(Records to process Opens)

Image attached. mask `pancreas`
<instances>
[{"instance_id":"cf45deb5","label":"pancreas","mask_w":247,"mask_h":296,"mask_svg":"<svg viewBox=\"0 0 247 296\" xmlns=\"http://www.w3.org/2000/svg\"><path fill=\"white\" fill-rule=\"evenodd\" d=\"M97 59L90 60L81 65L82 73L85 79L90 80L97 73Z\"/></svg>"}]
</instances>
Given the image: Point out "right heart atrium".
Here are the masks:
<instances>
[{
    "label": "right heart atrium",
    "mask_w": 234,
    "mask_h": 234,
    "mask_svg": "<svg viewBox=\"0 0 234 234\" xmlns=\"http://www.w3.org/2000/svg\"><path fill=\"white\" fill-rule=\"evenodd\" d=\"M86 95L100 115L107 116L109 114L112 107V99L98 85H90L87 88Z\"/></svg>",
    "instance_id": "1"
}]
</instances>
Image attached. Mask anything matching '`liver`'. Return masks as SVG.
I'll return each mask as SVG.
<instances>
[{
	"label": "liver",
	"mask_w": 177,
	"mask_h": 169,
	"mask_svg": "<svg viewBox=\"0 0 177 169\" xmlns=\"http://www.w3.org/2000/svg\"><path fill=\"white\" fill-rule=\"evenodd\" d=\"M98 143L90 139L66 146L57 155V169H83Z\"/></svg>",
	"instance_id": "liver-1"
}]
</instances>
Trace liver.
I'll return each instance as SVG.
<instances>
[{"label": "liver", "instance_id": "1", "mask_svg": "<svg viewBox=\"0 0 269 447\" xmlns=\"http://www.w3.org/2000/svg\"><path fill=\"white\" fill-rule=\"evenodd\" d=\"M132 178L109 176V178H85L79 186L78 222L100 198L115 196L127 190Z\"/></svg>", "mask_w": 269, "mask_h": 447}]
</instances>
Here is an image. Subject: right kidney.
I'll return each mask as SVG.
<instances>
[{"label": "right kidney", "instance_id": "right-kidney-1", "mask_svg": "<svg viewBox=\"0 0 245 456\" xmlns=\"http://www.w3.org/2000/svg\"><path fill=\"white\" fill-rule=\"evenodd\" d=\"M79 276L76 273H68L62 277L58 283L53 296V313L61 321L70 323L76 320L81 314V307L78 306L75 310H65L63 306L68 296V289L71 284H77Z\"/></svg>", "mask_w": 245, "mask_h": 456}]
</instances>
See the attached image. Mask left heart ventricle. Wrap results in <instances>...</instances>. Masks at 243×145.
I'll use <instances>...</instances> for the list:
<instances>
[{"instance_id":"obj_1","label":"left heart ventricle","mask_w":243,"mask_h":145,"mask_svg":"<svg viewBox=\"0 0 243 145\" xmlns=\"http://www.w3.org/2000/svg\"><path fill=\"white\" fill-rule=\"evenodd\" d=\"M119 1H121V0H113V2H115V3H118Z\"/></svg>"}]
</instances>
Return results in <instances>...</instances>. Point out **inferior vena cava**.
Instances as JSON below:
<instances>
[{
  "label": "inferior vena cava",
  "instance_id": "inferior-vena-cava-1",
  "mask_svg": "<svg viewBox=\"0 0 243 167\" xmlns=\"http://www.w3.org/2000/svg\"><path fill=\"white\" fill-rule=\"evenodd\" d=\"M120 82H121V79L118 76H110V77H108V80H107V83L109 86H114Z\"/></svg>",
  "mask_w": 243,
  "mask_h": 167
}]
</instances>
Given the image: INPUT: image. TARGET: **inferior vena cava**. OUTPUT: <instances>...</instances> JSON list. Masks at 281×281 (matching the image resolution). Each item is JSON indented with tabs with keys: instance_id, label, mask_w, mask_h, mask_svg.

(Records to process Closes)
(Records to process Opens)

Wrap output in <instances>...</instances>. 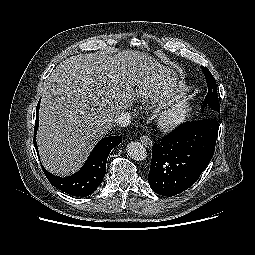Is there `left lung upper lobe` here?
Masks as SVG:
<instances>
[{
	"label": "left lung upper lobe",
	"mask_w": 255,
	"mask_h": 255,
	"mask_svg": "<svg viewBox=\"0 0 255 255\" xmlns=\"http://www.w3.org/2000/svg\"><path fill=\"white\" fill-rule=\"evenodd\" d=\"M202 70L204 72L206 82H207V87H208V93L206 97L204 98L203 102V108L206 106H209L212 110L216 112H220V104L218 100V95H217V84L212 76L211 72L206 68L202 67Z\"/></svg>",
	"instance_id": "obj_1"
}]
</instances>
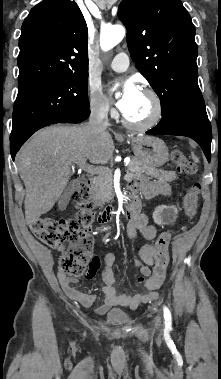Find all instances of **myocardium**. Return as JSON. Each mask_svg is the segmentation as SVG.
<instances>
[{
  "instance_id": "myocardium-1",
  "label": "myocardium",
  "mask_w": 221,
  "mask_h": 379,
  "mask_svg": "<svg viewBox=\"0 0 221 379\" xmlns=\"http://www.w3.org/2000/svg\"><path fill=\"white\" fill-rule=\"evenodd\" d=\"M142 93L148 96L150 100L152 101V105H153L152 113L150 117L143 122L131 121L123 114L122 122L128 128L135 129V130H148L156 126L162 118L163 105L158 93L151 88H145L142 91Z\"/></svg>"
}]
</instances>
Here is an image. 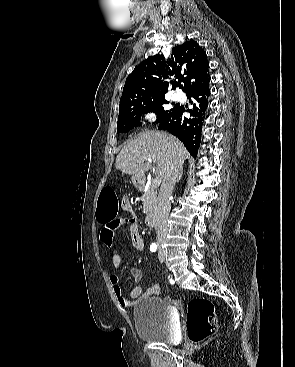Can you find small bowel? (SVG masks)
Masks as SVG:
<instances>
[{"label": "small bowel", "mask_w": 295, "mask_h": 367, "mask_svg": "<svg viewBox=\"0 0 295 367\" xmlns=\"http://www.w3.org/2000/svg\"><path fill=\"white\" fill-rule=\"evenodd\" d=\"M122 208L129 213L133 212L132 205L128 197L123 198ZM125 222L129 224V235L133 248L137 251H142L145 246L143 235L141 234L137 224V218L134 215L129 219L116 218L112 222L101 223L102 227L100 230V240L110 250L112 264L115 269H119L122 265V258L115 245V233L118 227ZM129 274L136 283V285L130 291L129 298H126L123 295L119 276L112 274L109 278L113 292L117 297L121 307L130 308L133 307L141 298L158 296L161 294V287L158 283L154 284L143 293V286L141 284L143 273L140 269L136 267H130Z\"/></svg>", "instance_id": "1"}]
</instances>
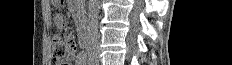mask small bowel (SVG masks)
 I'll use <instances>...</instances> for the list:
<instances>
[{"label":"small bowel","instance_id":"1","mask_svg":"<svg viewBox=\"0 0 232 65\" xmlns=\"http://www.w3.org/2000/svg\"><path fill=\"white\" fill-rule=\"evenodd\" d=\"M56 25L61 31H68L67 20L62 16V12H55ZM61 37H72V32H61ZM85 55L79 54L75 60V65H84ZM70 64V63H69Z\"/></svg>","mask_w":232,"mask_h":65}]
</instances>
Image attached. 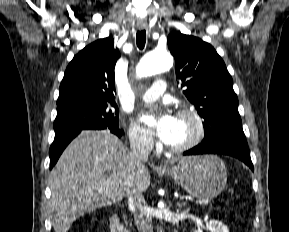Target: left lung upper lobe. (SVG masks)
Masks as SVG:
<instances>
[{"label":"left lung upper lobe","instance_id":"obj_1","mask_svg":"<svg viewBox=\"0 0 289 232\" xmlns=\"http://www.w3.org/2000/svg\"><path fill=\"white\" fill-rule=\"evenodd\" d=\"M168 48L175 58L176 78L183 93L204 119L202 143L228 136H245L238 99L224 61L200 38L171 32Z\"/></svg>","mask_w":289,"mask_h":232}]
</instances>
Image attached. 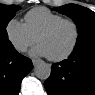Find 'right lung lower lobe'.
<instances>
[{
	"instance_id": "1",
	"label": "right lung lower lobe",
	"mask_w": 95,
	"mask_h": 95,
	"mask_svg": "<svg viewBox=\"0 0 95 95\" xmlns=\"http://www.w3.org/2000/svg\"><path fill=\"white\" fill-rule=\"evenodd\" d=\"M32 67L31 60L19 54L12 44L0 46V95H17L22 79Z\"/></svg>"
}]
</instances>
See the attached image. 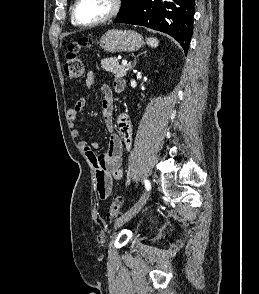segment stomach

(Records to process Closes)
(Records to process Opens)

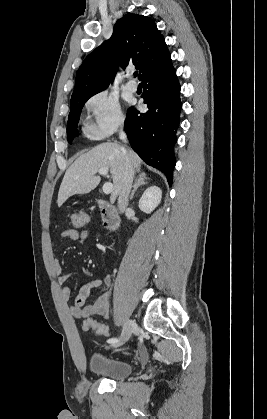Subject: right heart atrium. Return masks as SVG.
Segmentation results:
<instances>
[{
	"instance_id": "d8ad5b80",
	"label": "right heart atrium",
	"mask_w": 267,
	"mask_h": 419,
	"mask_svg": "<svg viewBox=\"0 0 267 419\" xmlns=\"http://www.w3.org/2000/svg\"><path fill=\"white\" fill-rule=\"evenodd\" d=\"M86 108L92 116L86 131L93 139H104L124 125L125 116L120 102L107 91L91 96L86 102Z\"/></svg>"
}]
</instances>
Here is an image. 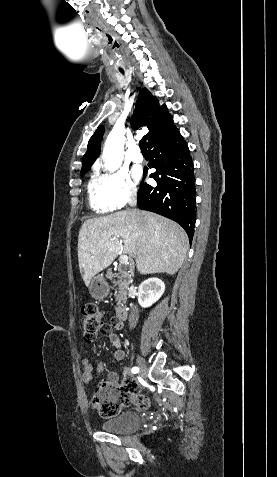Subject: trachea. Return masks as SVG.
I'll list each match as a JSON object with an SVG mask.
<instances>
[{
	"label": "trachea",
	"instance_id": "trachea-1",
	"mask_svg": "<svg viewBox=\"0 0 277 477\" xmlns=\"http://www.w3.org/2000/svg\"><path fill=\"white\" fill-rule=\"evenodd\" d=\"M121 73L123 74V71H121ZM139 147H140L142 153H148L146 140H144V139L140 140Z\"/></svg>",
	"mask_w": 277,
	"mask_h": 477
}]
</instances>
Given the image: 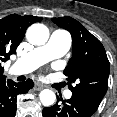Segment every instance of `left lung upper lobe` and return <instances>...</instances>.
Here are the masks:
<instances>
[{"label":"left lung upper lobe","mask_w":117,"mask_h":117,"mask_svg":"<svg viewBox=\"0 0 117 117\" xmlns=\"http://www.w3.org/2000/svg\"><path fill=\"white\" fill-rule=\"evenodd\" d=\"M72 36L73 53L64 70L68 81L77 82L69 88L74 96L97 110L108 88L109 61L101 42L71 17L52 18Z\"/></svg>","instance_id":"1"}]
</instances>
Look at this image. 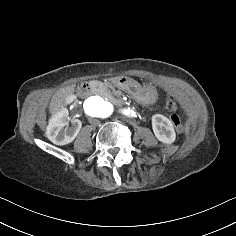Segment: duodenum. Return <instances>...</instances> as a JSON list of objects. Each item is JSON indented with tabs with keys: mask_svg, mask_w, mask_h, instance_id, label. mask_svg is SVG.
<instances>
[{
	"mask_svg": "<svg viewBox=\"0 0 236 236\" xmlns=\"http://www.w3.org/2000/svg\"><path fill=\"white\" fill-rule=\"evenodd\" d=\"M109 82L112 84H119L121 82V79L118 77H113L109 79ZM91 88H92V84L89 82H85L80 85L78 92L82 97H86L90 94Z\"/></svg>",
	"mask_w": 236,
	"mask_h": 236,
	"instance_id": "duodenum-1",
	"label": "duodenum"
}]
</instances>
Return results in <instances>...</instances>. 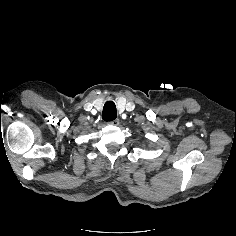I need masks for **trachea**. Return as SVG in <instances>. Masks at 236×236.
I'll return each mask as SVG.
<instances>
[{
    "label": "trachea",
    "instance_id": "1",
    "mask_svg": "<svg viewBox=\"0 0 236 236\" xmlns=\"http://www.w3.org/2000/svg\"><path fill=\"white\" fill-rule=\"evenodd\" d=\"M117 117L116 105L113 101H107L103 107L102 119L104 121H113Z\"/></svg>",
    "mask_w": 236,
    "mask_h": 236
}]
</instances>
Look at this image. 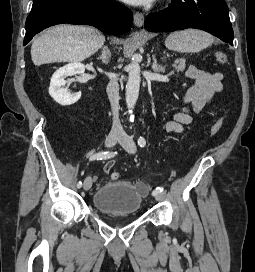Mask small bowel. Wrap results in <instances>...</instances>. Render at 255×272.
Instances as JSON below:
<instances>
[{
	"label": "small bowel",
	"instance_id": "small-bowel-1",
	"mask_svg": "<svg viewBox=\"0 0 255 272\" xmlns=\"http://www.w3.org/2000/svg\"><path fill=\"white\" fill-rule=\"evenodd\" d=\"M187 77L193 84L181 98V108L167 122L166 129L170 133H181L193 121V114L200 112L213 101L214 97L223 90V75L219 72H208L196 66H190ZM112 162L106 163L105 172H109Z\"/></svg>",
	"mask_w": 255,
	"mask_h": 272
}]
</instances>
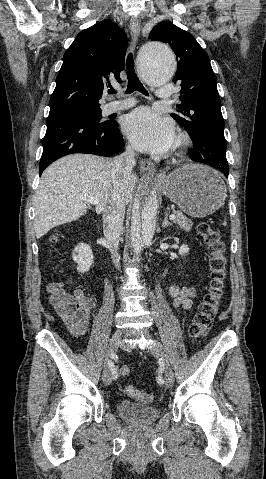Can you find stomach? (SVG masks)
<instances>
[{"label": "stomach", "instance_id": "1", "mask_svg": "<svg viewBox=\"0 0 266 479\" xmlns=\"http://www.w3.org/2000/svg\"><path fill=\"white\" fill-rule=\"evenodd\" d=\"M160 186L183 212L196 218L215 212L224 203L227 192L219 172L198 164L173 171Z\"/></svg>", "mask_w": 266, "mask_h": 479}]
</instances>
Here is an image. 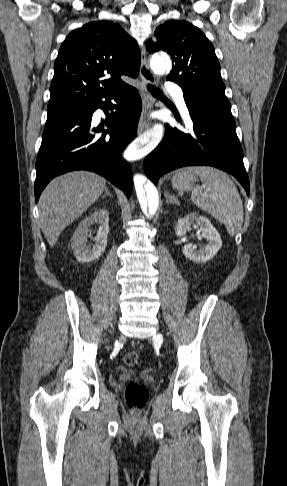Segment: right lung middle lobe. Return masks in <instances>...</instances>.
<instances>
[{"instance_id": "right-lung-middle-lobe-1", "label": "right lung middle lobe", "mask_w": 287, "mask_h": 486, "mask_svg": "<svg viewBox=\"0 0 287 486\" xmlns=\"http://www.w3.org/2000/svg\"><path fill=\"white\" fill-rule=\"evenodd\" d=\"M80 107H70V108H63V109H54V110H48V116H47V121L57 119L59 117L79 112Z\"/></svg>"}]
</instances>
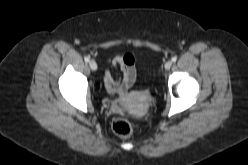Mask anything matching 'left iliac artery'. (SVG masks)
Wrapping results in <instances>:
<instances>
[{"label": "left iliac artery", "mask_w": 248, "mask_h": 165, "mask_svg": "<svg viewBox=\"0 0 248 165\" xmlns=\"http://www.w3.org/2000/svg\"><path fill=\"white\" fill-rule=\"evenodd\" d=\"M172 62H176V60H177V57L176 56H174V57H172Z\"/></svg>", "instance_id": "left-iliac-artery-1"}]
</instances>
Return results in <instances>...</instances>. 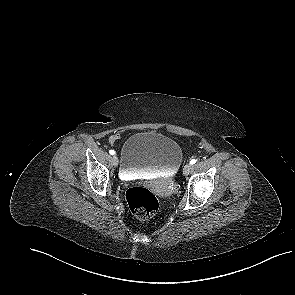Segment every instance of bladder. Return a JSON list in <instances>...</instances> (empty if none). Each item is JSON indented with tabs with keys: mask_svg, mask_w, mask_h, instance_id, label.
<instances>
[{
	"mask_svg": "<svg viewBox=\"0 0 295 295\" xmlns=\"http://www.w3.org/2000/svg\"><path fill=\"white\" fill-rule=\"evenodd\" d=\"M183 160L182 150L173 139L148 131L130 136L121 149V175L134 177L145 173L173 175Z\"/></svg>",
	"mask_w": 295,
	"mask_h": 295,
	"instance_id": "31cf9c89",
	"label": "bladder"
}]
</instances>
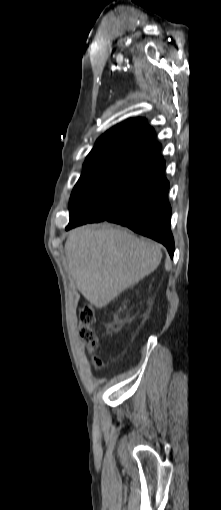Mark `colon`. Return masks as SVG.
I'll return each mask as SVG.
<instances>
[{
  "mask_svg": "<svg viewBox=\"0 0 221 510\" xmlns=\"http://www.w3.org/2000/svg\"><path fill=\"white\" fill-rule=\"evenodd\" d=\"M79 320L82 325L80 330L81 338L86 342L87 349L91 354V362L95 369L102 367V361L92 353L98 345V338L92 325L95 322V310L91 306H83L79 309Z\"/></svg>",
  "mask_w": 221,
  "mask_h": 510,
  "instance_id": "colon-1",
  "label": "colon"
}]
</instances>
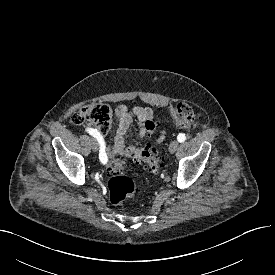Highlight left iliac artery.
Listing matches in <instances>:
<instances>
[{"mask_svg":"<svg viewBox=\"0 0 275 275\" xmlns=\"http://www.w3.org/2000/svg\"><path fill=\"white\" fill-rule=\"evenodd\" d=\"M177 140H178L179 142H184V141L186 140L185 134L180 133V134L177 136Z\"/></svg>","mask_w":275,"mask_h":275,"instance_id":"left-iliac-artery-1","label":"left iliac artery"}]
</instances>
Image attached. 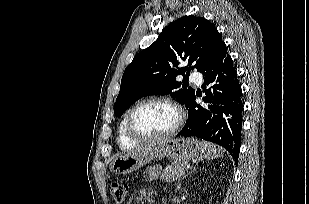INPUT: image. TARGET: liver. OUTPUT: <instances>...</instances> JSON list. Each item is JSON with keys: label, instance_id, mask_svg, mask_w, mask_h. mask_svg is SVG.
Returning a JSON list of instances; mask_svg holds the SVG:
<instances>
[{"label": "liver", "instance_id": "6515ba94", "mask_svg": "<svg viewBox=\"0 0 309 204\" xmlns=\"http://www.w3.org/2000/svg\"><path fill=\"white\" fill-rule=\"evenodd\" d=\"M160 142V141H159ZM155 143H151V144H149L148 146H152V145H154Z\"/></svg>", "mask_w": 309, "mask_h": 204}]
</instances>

(Records to process Closes)

Reproduce, character for character, only the lines of the preceding data that start at the line with "Return results in <instances>...</instances>. Point" and end at the line with "Given the image: INPUT: image.", both included.

> _Response box_:
Return results in <instances>...</instances>. Point out **inferior vena cava**.
Instances as JSON below:
<instances>
[{
  "label": "inferior vena cava",
  "instance_id": "inferior-vena-cava-1",
  "mask_svg": "<svg viewBox=\"0 0 243 167\" xmlns=\"http://www.w3.org/2000/svg\"><path fill=\"white\" fill-rule=\"evenodd\" d=\"M120 82H121V79L118 76H110V77H108V80H107V83L109 86H114Z\"/></svg>",
  "mask_w": 243,
  "mask_h": 167
}]
</instances>
Given the image: INPUT: image. TARGET: **inferior vena cava**. OUTPUT: <instances>...</instances> JSON list. Masks at 281×281 (matching the image resolution). Each item is JSON indented with tabs with keys: instance_id, label, mask_w, mask_h, mask_svg.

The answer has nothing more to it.